Stored data entries:
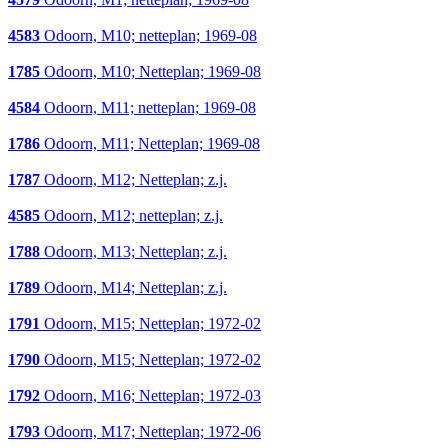
4583
Odoorn, M10; netteplan; 1969-08
1785
Odoorn, M10; Netteplan; 1969-08
4584
Odoorn, M11; netteplan; 1969-08
1786
Odoorn, M11; Netteplan; 1969-08
1787
Odoorn, M12; Netteplan; z.j.
4585
Odoorn, M12; netteplan; z.j.
1788
Odoorn, M13; Netteplan; z.j.
1789
Odoorn, M14; Netteplan; z.j.
1791
Odoorn, M15; Netteplan; 1972-02
1790
Odoorn, M15; Netteplan; 1972-02
1792
Odoorn, M16; Netteplan; 1972-03
1793
Odoorn, M17; Netteplan; 1972-06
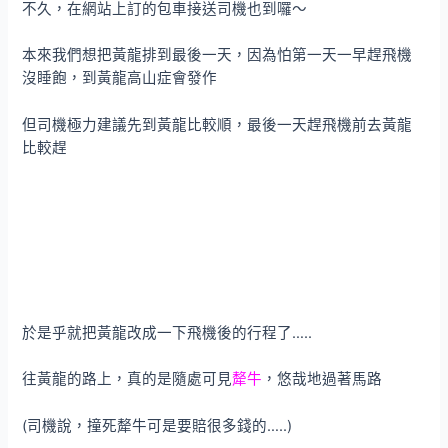
不久，在網站上訂的包車接送司機也到囉～
本來我們想把黃龍排到最後一天，因為怕第一天一早趕飛機
沒睡飽，到黃龍高山症會發作
但司機極力建議先到黃龍比較順，最後一天趕飛機前去黃龍
比較趕
於是乎就把黃龍改成一下飛機後的行程了…..
往黃龍的路上，真的是隨處可見
犛牛
，悠哉地過著馬路
(司機說，撞死犛牛可是要賠很多錢的…..)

- Task requirements
Copy out all the data exactly. The images should not appear in the copy.

- Exercise result
4583
Odoorn, M10; netteplan; 1969-08
1785
Odoorn, M10; Netteplan; 1969-08
4584
Odoorn, M11; netteplan; 1969-08
1786
Odoorn, M11; Netteplan; 1969-08
1787
Odoorn, M12; Netteplan; z.j.
4585
Odoorn, M12; netteplan; z.j.
1788
Odoorn, M13; Netteplan; z.j.
1789
Odoorn, M14; Netteplan; z.j.
1791
Odoorn, M15; Netteplan; 1972-02
1790
Odoorn, M15; Netteplan; 1972-02
1792
Odoorn, M16; Netteplan; 1972-03
1793
Odoorn, M17; Netteplan; 1972-06
不久，在網站上訂的包車接送司機也到囉～
本來我們想把黃龍排到最後一天，因為怕第一天一早趕飛機
沒睡飽，到黃龍高山症會發作
但司機極力建議先到黃龍比較順，最後一天趕飛機前去黃龍
比較趕
於是乎就把黃龍改成一下飛機後的行程了…..
往黃龍的路上，真的是隨處可見
犛牛
，悠哉地過著馬路
(司機說，撞死犛牛可是要賠很多錢的…..)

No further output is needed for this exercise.